*How to complete this task*. Copy out each line of the data below in which the string "giver" appears.

■ ■ ■ ■ ■ ■ ■

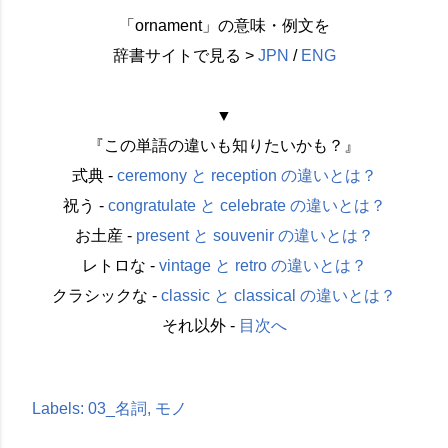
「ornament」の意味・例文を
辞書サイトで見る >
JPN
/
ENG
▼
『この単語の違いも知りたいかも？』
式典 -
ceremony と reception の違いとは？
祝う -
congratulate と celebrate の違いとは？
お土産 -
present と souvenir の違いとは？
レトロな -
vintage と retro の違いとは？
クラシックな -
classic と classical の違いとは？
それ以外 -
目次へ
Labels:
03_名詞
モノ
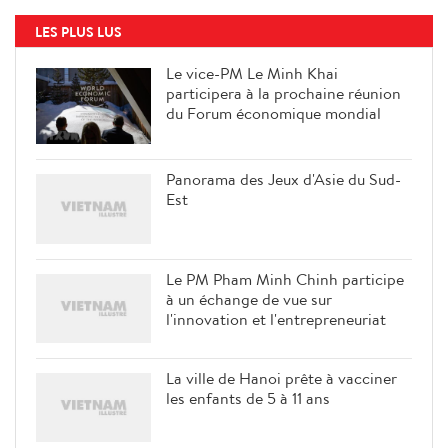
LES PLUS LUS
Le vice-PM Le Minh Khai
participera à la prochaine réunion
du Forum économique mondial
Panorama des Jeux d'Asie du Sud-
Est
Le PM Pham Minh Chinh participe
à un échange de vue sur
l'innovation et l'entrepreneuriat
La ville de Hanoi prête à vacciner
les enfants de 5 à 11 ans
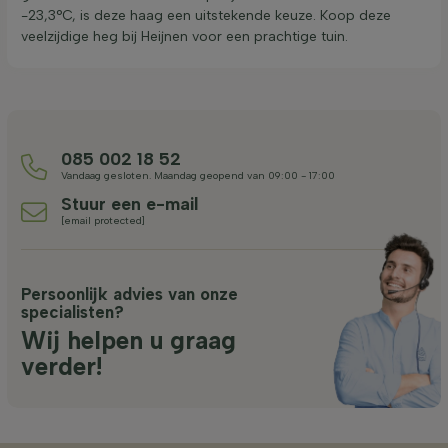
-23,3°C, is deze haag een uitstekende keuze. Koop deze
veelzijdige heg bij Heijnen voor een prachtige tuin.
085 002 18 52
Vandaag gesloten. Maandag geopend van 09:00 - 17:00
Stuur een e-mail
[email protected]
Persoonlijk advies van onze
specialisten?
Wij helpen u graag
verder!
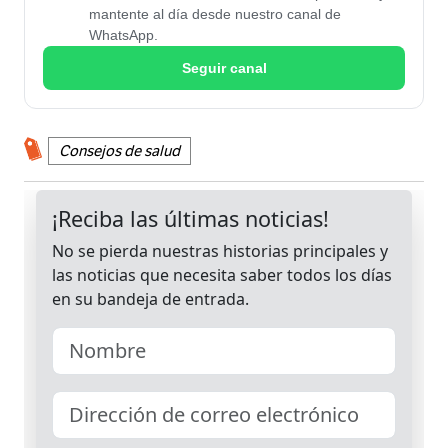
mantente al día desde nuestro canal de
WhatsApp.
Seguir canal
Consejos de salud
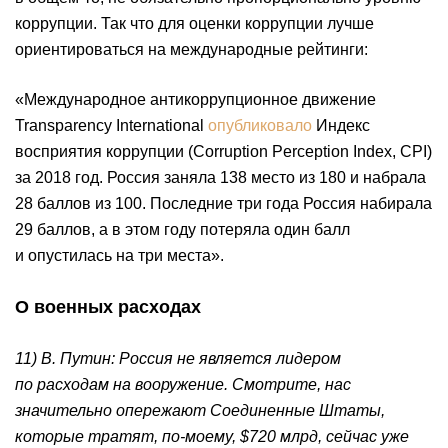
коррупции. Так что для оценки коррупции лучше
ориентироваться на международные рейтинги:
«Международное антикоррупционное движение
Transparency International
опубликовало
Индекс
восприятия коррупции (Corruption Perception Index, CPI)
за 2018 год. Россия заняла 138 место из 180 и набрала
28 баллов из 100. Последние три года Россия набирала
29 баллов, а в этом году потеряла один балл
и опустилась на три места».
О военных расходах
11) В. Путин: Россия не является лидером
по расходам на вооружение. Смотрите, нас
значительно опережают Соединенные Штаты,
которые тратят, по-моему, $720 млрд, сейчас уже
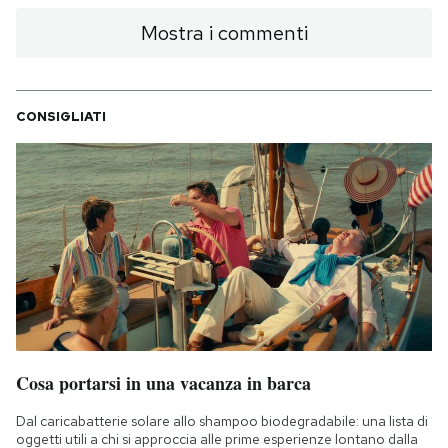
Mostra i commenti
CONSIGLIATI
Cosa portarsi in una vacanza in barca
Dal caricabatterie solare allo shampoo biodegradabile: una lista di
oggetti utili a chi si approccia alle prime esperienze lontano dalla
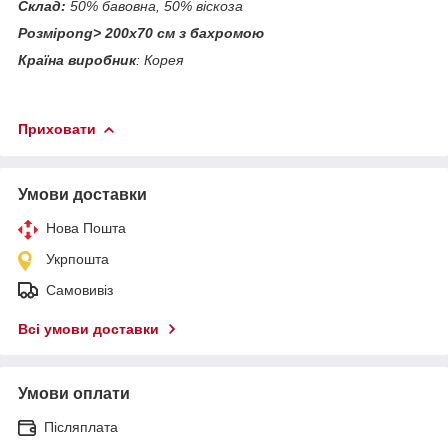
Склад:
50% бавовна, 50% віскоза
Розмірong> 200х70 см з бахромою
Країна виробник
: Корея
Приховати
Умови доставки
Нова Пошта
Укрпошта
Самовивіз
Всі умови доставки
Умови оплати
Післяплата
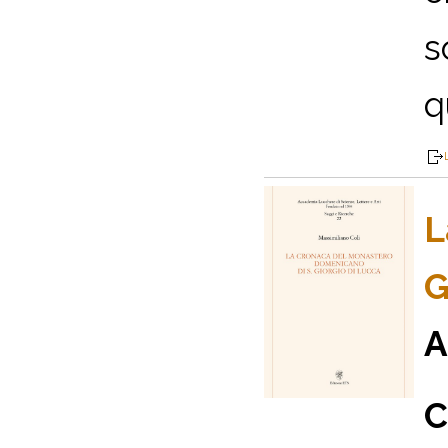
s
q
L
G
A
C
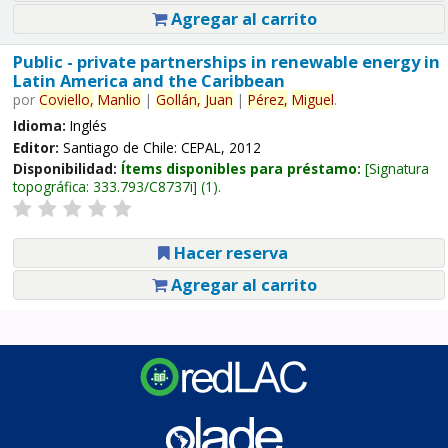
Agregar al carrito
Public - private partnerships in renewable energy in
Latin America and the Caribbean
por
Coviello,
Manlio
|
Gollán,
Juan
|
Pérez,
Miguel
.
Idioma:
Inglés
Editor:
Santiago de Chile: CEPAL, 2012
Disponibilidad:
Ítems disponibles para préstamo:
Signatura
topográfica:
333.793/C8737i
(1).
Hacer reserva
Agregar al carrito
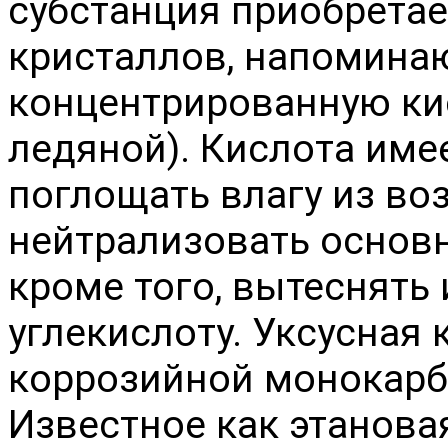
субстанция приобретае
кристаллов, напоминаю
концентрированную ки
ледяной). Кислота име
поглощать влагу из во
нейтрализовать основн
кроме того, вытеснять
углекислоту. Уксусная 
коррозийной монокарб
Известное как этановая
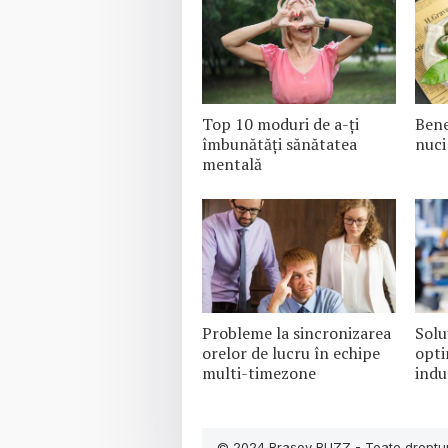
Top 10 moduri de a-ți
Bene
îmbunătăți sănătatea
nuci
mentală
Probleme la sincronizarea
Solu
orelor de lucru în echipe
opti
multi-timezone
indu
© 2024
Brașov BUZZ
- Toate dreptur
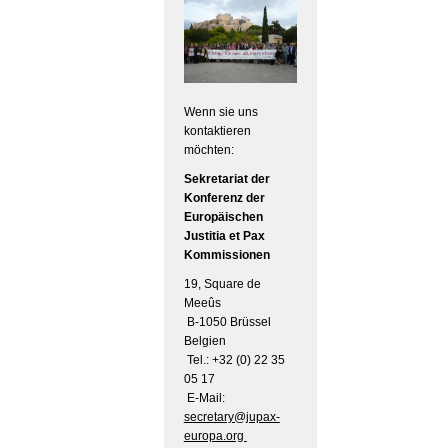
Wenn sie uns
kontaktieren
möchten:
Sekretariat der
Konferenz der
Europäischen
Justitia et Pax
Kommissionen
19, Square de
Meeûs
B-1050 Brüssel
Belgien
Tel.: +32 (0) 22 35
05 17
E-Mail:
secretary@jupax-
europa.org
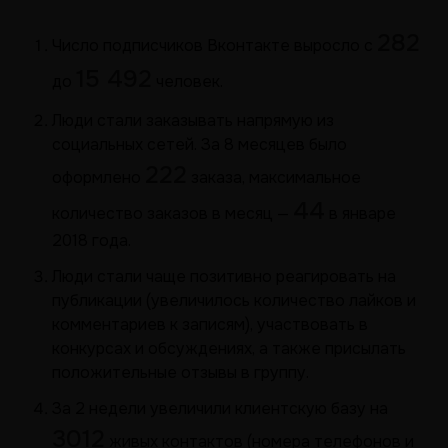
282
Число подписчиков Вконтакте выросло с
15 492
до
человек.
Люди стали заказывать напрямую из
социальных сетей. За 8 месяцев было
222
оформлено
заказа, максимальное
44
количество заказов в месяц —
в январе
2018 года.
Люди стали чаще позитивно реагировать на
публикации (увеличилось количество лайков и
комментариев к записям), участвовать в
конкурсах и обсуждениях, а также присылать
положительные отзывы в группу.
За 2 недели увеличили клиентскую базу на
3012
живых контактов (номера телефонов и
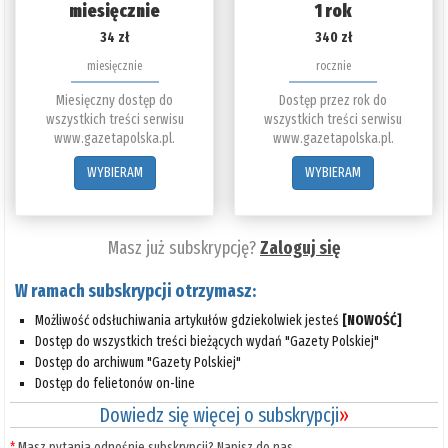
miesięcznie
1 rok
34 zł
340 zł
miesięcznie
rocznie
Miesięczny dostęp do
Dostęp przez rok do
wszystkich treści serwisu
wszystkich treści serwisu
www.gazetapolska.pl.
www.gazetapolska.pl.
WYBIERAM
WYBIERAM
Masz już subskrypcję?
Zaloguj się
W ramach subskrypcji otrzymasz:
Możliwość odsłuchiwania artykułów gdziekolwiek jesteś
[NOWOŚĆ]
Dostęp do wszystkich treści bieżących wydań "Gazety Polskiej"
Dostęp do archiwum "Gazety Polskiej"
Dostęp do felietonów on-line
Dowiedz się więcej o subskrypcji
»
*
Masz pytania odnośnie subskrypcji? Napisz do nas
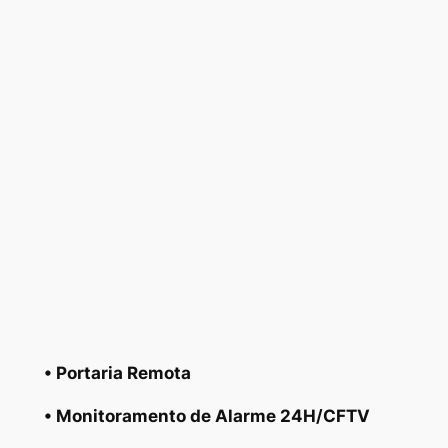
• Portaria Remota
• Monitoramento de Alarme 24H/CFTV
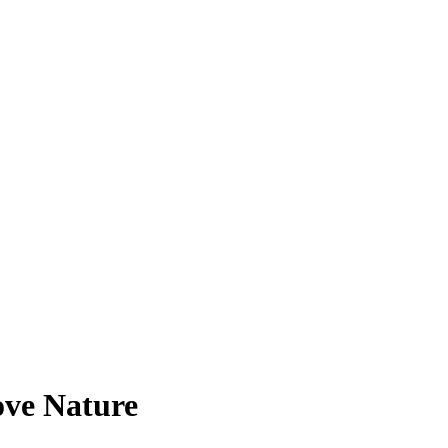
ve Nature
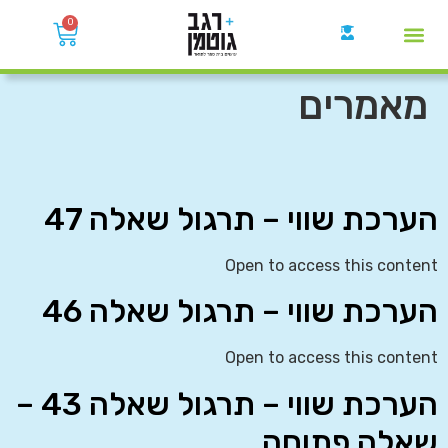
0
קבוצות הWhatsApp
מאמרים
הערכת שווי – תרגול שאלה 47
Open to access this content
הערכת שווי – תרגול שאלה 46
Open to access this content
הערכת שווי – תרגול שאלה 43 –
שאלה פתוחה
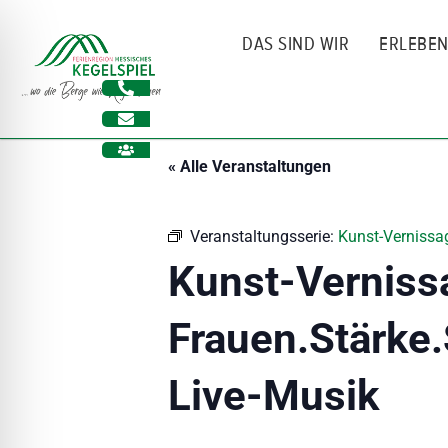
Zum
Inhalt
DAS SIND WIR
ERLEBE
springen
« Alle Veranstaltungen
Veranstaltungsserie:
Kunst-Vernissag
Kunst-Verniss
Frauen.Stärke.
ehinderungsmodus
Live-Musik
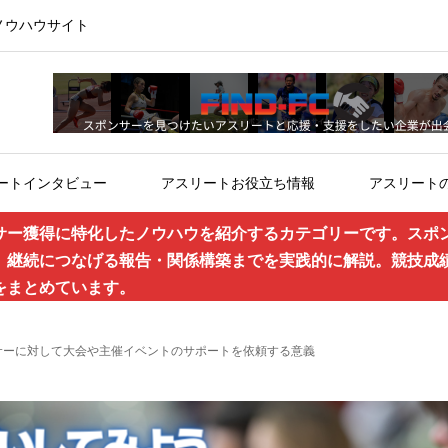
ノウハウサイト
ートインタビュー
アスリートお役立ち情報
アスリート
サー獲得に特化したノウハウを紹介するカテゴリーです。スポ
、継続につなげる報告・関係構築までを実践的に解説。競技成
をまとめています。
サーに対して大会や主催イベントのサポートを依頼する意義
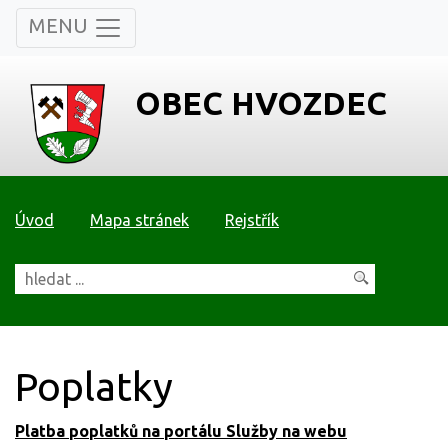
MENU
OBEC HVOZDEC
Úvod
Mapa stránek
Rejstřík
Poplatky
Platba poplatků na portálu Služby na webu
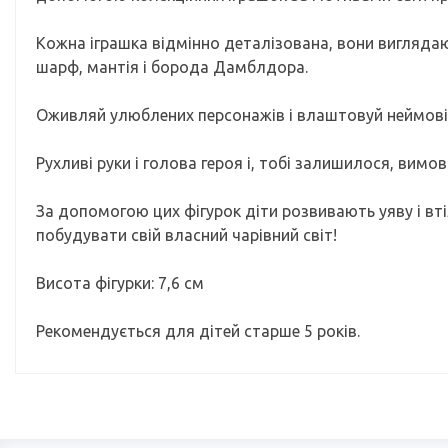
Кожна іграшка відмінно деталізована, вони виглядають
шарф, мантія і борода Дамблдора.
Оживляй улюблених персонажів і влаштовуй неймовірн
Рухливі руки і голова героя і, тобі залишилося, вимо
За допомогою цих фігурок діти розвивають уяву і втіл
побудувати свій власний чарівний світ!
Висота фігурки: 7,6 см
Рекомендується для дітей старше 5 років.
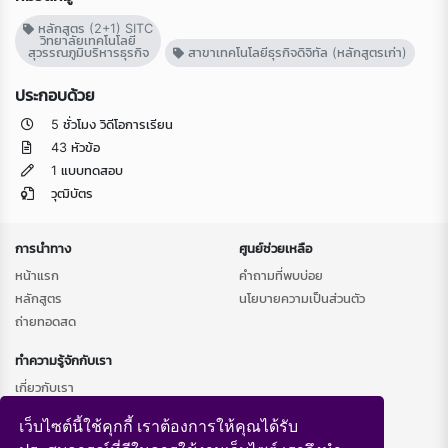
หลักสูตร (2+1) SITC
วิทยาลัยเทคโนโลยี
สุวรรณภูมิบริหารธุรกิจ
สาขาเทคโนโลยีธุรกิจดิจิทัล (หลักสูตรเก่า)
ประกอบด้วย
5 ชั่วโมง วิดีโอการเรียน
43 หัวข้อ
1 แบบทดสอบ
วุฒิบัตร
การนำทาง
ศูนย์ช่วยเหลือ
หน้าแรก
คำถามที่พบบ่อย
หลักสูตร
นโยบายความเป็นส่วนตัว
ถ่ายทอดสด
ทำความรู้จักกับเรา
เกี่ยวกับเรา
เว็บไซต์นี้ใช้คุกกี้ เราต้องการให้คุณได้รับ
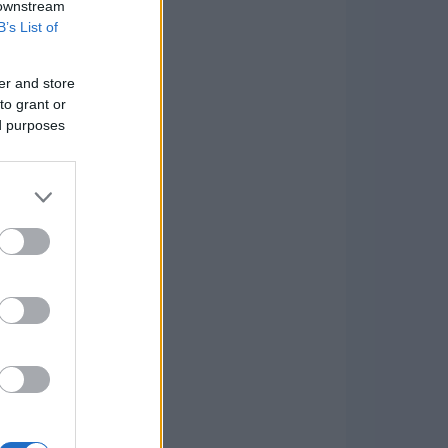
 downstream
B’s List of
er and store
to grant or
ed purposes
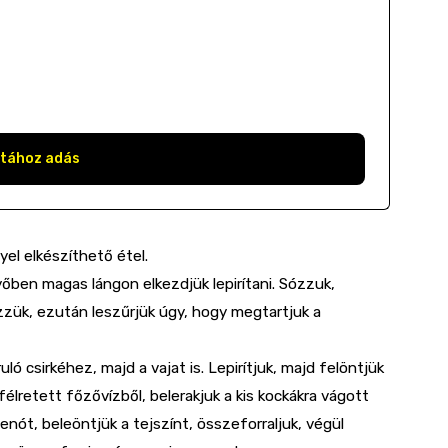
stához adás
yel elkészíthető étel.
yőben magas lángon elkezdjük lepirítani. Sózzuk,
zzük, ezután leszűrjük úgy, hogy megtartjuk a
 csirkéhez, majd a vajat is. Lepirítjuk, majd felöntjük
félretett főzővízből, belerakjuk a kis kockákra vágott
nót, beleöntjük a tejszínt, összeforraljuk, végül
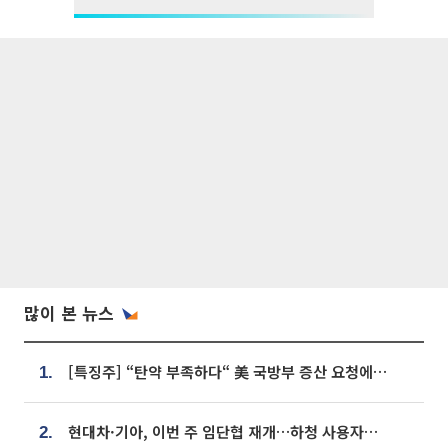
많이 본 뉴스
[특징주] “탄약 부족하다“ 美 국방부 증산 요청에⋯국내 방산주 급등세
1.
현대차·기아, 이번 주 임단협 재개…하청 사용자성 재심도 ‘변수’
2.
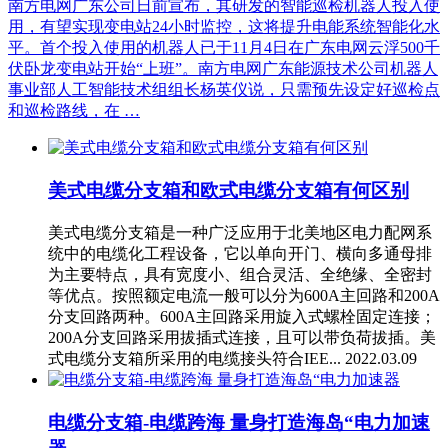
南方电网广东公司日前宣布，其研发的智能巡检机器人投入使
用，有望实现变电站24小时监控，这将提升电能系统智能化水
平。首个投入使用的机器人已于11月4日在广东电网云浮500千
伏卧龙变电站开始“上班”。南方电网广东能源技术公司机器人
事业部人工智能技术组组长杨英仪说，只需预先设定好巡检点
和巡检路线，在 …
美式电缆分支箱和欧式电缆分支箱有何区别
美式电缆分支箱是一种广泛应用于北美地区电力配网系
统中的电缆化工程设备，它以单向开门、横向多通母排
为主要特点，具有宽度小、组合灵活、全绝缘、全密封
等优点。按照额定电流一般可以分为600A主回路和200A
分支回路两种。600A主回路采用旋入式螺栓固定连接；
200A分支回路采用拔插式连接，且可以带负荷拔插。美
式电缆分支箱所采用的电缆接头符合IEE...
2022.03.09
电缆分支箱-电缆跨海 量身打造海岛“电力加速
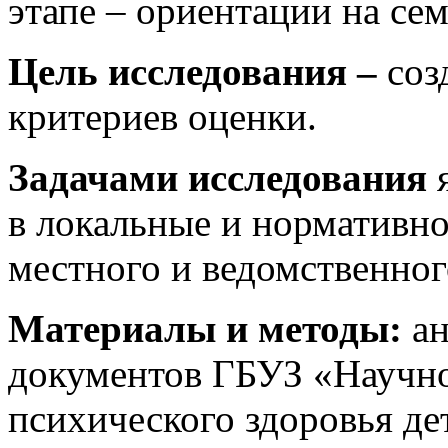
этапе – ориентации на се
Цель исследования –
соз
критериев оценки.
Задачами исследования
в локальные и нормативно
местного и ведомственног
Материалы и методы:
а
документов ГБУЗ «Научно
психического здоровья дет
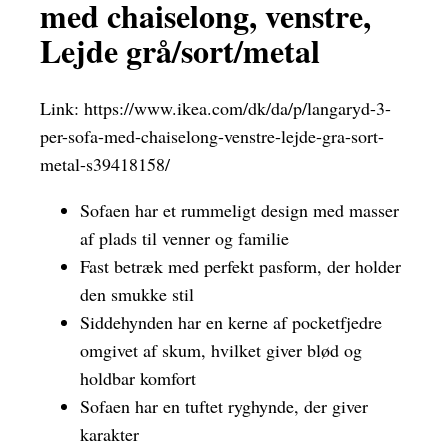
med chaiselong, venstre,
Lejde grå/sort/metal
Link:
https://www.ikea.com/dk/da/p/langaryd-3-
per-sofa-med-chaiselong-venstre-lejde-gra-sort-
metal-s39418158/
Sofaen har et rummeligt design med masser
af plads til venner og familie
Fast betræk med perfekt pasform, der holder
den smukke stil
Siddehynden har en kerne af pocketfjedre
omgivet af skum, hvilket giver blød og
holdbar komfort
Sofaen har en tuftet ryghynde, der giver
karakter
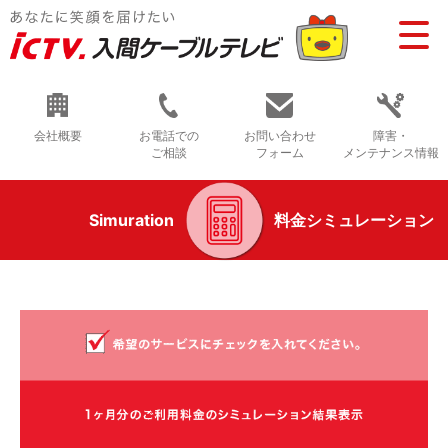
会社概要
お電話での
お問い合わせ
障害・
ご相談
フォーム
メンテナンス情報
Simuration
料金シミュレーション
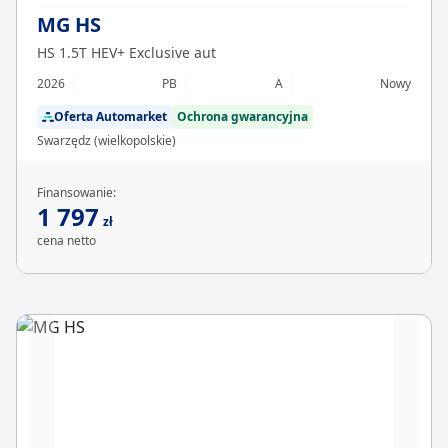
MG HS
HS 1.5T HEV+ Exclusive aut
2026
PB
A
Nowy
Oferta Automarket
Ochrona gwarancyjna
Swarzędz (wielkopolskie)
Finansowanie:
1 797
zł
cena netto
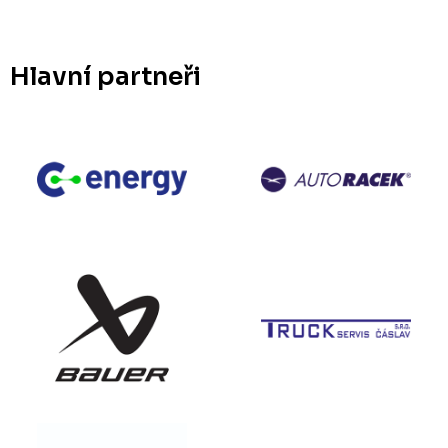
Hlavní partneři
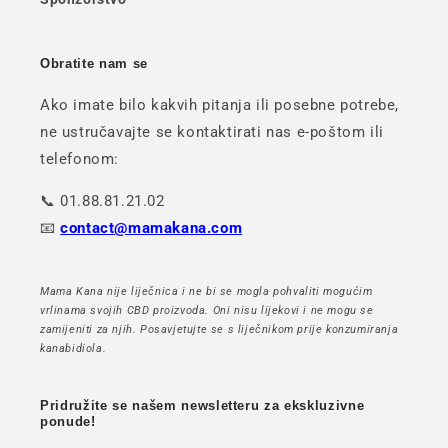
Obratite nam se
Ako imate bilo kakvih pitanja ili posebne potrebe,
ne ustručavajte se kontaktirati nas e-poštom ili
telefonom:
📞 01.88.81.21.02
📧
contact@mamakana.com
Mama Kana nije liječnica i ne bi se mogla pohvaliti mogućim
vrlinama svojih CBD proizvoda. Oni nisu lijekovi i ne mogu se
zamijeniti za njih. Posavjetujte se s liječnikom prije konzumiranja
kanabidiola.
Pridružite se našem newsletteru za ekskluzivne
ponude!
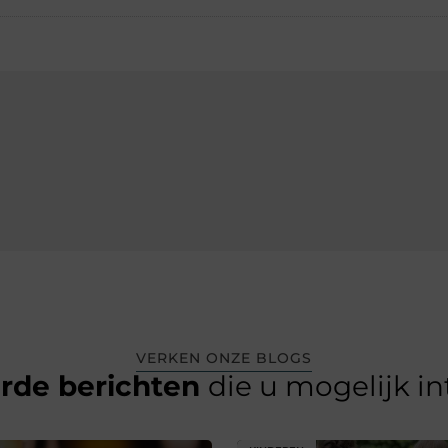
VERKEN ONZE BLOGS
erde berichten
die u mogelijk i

■ ■ ■ ■ ■ ■ ■

*Task output*.
omgivet af skum, hvilket giver blød og
Sofaen har en tuftet ryghynde, der giver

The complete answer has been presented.